Find the particular solution of differential equations that satisfies the initial condition

dx/dy=e^(x+y) x(1)=0

I know you have to get all the y and dy on one side and x and dx on the other so you can intagrate and stuff, but im having trouble getting there

dx/dy = e^(x+y)

dx/dy = e^x * e^y
e^-x dx = e^y dy
-e^-x = e^y + c

x(1) = 0, so
0 = e+c
c = -e

-e^-x = e^y - e
e^-x = e - e^y
x = -ln(e - e^y)

Thanks so much!!

To find the particular solution of the given differential equation, we will use the method of separation of variables.

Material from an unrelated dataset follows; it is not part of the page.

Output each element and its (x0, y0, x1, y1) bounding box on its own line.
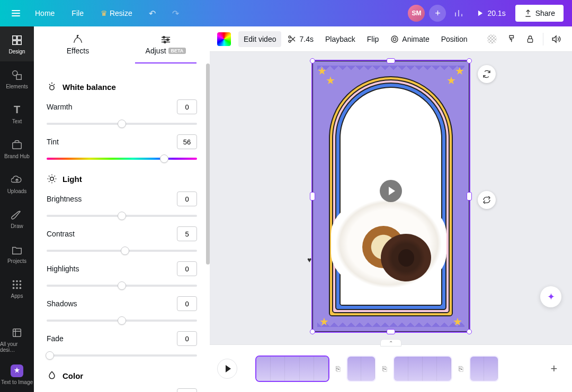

The given differential equation is:
dx/dy = e^(x+y)

To begin, we separate the variables by moving the terms involving x to one side and the terms involving y to the other side:
1/e^(x+y) dx = dy

Next, we integrate both sides with respect to their respective variables. Integrating the left side:
∫ 1/e^(x+y) dx = ∫ dy

Integrating the left side requires a little manipulation. We can rewrite 1/e^(x+y) as e^(-x-y) since the integral of e^u du is just e^u. Therefore, the left side becomes:
∫ e^(-x-y) dx = ∫ dy

Now, we can integrate both sides:
-∫ (e^(-x-y)) dx = y + C

To integrate the left side, consider that we have e^(-x-y) with respect to x only. Treating y as a constant, integration gives us:
- e^(-x-y) = y + C

Now, we solve for y in terms of x and the constant C:
y = -e^(-x-y) - C

Using the initial condition x(1) = 0, we substitute x = 1 and y = 0 into the equation:
0 = -e^(-1-0) - C

Solving for C:
C = -1

Therefore, the particular solution of the given differential equation that satisfies the initial condition x(1) = 0 is:
y = -e^(-x-y) - 1

To find the particular solution of the given differential equation, you need to separate variables and integrate. Here's how you can do it step by step:

1. Start with the given differential equation:
dx/dy = e^(x+y)

2. Rearrange the equation so that all instances of x and dx are on one side, and all instances of y and dy are on the other side:
dx = e^(x+y) dy

3. Divide both sides by e^(x+y) to isolate dy on one side:
dx / e^(x+y) = dy

4. Integrate both sides with respect to their respective variables:
∫ dx / e^(x+y) = ∫ dy

5. Evaluate the integrals:
∫ dx / e^(x+y) = ∫ dy
=> ln|e^(x+y)| = y + C (where C is the constant of integration)

6. Simplify the natural logarithm using the property ln(e^a) = a:
ln(e^(x+y)) = y + C
=> x+y = y + C

7. Solve for x:
x = C

8. To find the value of the constant C, substitute the initial condition x(1) = 0:
x(1) = 0
=> C = 0

9. Finally, substitute C back into the equation x = C:
x = 0

Therefore, the particular solution of the differential equation that satisfies the initial condition x(1) = 0 is x = 0.